1. Il doit garantir **l'exclusion mutuelle**. Cela est la tâche primordiale d'un verrou.
S'il ne garantit pas qu'un seul thread à la fois peut accéder à la partie
du code protégée par le verrou, alors le verrou est inutile.
2. Il doit être aussi **équitable** que possible. Tous les fils d'exécution doivent
avoir la possibilité d'acquérir le verrou, sinon ils risquent une terrible
**famine** et n'auront jamais accès à la section critique.
3. La **performance** doit être bonne. Il y a deux cas de figure possibles:
    * le cas où il n'y a qu'un fil qui effectue le verrouillage/déverrouillage.
    * le cas où plusieurs threads sur un seul processeur combattent pour
    acquérir le verrou.
    * le cas où plusieurs threads, sur plusieurs CPUs sont en concurrence
    pour acquérir le verrou.
Quel est le coût de calcul de cette opération dans ces cas?
Quelle sera la performance d'un verrou dans chacun de ces cas?
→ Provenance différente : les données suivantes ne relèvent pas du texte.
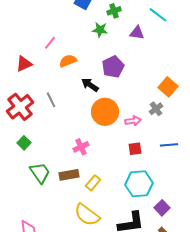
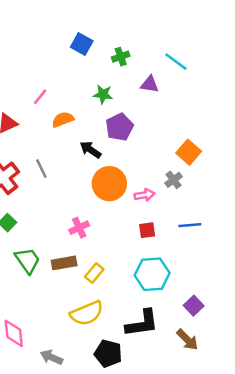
green star: (100, 30) -> (103, 94), moved
purple square: (162, 208) -> (194, 306), moved
yellow semicircle: (87, 215) -> (87, 313), turned -60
Dans ce qui suit, nous allons considérer plusieurs technique et voir
comment elles se comparent entre-elles pour chacun des critères.

### Les interruptions

Une des premières façon de protéger une section critique a été
de désactiver les **interruptions**[^1]. Ainsi, en empêchant
notre programme de s'interrompre pendant qu'il entre dans une section critique, nous
nous assurions qu'aucun autre fil ne peut interrompre le code se trouvant dans une section critique.
Puis lorsque la section critique est terminée, le processeur peut à nouveau interrompre
le thread s'il le souhaite.

Une façon de se représenter ce comportement en pseudo-c, serait d'avoir les fonctions
`lock()`{.language-c} et `unlock()`{.language-c}.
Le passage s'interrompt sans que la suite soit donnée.